(Raw data Opens)

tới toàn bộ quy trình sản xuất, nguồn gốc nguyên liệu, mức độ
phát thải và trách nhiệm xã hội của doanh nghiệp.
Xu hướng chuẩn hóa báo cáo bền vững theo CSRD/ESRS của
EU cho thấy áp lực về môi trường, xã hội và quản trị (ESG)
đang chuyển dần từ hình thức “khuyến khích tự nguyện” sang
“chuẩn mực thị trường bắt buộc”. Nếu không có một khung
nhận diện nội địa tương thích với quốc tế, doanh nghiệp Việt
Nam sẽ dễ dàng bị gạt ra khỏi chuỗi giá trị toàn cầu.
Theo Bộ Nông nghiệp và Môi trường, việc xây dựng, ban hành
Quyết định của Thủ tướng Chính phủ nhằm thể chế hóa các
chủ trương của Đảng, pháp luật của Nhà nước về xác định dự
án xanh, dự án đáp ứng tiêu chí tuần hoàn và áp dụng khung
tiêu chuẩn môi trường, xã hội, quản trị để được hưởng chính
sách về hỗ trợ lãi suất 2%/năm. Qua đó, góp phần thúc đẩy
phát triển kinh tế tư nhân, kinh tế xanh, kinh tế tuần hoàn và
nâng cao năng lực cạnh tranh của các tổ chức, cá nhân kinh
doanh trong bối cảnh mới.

(Raw data Closes)
(Raw data Opens)

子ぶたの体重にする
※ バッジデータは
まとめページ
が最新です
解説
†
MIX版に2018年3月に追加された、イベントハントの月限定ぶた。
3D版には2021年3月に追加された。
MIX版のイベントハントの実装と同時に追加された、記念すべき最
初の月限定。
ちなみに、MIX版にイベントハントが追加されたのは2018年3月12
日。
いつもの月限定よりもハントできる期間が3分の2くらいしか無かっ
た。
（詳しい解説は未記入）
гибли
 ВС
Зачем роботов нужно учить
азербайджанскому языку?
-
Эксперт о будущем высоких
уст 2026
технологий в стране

(Raw data Closes)

Send back an exact copy of only the lines from the line with "3D版には2021年3月に追加された。" up to and including the line with "технологий в стране" in the data above.

3D版には2021年3月に追加された。
MIX版のイベントハントの実装と同時に追加された、記念すべき最
初の月限定。
ちなみに、MIX版にイベントハントが追加されたのは2018年3月12
日。
いつもの月限定よりもハントできる期間が3分の2くらいしか無かっ
た。
（詳しい解説は未記入）
гибли
 ВС
Зачем роботов нужно учить
азербайджанскому языку?
-
Эксперт о будущем высоких
уст 2026
технологий в стране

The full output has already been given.